Consider the following commutative diagramm (it's the same as in your pdf but with named arrows):

$$P_2\quad \xrightarrow{D_2} \quad P_1 \quad \xrightarrow{D_1}\quad P_0 $$ $$ \hspace{2pt} \psi \downarrow \hspace{17pt} f_1 \downarrow \hspace{23pt} \downarrow f_2$$ $$N \quad \xrightarrow[d_2]{} \quad Y_1 \quad \xrightarrow[d_1]{} \quad Y_0$$

Futhermore let $h: P_1 \to N$ such that $\psi-\phi=h\circ D_2$, let $Z := P_1/D_2(\text{Ker } \phi)$ and let $\hat{f}_1 := f_1 -d_2\circ h: P_1 \to Y_1$.

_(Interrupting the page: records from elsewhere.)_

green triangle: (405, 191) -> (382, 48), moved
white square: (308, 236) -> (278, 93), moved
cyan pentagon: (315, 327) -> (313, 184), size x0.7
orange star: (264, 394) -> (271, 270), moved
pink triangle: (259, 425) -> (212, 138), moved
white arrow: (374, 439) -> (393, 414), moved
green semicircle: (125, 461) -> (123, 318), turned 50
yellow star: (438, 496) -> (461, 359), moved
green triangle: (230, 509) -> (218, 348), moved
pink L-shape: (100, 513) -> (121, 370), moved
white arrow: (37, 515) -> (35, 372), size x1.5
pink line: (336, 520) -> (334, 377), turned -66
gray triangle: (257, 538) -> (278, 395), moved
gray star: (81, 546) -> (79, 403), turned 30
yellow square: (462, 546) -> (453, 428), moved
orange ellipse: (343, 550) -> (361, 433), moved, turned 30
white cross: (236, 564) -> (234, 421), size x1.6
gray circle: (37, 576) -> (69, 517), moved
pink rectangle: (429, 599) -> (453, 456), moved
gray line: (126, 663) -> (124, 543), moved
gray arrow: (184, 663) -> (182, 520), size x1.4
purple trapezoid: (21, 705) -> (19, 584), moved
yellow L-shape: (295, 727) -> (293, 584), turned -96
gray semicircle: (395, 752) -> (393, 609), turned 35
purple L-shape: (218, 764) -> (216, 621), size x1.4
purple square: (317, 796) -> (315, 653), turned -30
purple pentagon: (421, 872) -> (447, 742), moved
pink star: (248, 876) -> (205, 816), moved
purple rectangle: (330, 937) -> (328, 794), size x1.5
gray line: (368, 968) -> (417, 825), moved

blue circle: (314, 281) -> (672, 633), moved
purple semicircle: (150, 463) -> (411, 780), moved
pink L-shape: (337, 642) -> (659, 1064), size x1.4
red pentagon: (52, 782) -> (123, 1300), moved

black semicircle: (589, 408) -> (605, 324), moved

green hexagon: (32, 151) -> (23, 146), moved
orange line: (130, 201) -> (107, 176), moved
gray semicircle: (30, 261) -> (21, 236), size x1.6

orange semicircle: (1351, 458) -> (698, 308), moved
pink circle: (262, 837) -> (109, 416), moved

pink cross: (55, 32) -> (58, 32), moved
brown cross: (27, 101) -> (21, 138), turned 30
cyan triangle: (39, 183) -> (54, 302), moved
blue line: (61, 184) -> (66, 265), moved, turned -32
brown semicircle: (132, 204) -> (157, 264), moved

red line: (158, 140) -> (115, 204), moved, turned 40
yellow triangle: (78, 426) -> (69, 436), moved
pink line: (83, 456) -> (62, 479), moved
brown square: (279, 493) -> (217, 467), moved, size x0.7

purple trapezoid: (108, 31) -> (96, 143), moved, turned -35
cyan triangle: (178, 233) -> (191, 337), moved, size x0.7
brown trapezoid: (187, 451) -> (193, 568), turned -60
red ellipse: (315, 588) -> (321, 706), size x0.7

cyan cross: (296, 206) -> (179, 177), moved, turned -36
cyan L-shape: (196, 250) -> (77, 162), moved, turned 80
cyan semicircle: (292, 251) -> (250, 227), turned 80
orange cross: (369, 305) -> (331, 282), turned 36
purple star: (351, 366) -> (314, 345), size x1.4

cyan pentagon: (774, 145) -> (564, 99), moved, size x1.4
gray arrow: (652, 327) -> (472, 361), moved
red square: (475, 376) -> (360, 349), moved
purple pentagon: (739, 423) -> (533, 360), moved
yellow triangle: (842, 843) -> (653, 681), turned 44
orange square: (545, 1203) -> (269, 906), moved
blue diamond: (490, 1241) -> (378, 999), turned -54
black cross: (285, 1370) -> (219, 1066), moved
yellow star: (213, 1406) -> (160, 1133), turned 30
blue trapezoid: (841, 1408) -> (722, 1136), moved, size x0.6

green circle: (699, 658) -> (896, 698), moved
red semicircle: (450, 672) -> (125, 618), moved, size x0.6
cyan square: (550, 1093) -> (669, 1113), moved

Then on $\text{Ker }\phi$ holds: $$\hat{f}_1\circ D_2 = f_1D_2 -d_2hD_2 = f_1D_2 - d_2\psi = 0.$$ Thus $\hat{f}_1$ defines a map $\bar{f}_1: Z \to Y_1$ such that the right square in the following diagramm commutes:

$$N\quad \xrightarrow{i} \quad Z \quad \xrightarrow{D_1}\quad P_0 $$ $$ \hspace{35pt} id \downarrow \hspace{17pt} \bar{f}_1 \downarrow \hspace{25pt} \downarrow f_2\hspace{30pt}(\ast)$$ $$N \quad \xrightarrow[d_2]{} \quad Y_1 \quad \xrightarrow[d_1]{} \quad Y_0$$

Note that $i: N = \text{im }\phi \to Z$ is given by $i(n)=D_2(x) + \text{Ker } \phi$, if $x \in P_2$ such that $\phi(x)=n$. Hence the left-hand square also commutes.

But $(\ast)$ was just the commutative diagramm you were looking for.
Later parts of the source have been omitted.